* Task instructions *
Find every line of the listing below where "santé" appears, and copy it.

* Provided records *
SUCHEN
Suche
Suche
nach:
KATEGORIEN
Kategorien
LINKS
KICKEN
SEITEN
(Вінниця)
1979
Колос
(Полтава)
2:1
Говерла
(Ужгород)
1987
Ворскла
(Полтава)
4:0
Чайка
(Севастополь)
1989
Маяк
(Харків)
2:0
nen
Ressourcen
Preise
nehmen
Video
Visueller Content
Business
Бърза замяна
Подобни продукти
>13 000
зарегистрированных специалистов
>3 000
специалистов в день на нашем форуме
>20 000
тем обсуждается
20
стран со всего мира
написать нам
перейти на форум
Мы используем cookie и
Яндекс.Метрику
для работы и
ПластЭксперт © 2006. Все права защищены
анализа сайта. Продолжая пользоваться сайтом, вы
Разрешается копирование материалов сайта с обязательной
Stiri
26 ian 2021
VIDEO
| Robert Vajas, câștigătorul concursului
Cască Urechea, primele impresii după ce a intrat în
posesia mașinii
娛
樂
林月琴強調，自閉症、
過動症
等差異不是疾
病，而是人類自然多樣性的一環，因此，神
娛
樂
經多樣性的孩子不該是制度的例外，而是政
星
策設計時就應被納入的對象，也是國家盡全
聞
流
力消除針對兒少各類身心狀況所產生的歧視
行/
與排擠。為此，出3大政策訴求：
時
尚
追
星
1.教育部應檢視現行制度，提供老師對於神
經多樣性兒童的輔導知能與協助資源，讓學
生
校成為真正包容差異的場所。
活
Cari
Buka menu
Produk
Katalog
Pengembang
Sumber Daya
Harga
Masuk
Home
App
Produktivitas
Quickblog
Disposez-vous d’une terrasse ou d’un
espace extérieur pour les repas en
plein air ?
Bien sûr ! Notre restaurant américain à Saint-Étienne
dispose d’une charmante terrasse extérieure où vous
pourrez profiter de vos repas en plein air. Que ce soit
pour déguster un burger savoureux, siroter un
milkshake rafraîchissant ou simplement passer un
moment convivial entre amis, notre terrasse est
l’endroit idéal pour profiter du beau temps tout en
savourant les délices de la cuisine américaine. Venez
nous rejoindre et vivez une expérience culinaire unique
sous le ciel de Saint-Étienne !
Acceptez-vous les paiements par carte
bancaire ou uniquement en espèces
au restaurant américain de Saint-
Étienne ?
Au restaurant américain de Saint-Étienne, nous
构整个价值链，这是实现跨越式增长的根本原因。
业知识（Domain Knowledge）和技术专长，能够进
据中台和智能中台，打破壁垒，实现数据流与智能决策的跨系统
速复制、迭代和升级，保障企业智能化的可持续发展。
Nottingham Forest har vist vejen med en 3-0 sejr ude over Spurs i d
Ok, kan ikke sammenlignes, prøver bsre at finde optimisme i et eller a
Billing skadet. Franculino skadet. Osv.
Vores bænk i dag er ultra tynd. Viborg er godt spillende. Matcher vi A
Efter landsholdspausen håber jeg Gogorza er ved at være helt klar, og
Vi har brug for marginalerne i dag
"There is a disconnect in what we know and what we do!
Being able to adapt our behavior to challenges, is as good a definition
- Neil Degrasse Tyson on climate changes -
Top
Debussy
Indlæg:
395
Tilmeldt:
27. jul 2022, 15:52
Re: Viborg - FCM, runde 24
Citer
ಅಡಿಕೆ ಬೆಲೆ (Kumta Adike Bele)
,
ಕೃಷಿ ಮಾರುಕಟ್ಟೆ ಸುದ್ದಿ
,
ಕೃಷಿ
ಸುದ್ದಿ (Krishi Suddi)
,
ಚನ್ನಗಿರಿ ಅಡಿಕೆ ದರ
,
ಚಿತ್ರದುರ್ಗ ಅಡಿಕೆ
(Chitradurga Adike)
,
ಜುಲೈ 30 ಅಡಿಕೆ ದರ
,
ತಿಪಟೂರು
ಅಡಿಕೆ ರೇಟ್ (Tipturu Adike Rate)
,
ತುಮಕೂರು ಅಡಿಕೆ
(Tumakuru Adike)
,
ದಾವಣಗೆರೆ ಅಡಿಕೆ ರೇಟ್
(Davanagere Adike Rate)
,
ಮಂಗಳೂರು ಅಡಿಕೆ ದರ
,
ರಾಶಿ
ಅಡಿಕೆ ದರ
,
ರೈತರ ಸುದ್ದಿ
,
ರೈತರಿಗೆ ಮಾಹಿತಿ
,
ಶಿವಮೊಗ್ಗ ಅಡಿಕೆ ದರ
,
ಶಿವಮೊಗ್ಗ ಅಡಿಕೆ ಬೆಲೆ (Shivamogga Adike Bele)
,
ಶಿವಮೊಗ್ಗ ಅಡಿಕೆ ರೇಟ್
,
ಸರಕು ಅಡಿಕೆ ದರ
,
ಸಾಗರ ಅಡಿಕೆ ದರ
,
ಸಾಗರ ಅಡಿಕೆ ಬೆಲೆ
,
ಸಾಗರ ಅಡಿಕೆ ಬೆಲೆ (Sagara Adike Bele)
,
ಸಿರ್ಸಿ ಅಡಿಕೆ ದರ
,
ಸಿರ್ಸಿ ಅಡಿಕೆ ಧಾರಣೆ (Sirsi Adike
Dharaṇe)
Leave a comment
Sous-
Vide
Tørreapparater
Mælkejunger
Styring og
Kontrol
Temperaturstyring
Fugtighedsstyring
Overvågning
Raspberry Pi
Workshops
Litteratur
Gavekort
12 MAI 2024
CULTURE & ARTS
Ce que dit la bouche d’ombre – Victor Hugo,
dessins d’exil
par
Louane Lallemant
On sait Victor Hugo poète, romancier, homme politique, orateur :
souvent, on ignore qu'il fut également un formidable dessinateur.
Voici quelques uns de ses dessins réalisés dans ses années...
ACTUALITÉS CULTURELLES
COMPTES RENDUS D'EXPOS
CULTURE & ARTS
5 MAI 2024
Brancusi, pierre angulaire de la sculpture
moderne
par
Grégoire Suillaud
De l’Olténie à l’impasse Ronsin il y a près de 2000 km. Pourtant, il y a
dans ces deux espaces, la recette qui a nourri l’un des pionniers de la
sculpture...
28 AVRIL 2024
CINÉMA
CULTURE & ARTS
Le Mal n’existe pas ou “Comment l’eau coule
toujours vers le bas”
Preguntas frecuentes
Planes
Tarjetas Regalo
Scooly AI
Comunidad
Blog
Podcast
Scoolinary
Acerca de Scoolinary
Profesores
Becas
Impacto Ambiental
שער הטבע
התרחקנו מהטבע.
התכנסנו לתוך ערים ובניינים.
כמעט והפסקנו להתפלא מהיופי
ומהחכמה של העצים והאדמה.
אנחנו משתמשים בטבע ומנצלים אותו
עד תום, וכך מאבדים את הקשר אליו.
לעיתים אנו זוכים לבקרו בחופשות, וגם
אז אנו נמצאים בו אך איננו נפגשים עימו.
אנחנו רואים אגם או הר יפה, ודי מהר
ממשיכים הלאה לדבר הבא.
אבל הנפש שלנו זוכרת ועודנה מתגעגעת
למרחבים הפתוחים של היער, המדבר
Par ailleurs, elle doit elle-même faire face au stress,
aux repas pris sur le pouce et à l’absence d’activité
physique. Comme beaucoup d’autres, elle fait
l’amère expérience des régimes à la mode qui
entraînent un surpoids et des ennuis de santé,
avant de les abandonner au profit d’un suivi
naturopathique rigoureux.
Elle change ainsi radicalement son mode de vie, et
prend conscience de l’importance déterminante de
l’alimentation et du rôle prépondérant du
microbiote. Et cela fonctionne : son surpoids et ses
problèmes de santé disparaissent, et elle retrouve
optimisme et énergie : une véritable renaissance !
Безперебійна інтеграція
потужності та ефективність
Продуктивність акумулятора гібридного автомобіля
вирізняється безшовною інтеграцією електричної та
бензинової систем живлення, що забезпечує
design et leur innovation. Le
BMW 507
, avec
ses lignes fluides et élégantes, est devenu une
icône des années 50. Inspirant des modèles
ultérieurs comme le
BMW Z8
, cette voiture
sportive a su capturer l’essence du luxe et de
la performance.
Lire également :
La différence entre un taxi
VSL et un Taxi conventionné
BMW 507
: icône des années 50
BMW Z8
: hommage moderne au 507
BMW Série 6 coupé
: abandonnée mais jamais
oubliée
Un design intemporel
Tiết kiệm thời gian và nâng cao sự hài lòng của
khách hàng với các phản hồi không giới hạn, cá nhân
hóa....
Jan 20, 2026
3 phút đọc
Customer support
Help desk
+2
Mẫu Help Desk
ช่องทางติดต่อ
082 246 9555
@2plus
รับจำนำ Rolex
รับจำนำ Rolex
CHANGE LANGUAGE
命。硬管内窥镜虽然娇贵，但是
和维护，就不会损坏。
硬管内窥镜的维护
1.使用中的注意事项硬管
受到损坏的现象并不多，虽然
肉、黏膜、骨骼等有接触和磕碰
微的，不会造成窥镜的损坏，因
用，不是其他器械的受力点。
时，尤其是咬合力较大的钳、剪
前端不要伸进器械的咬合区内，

* Exercise response *
entraînent un surpoids et des ennuis de santé,
problèmes de santé disparaissent, et elle retrouve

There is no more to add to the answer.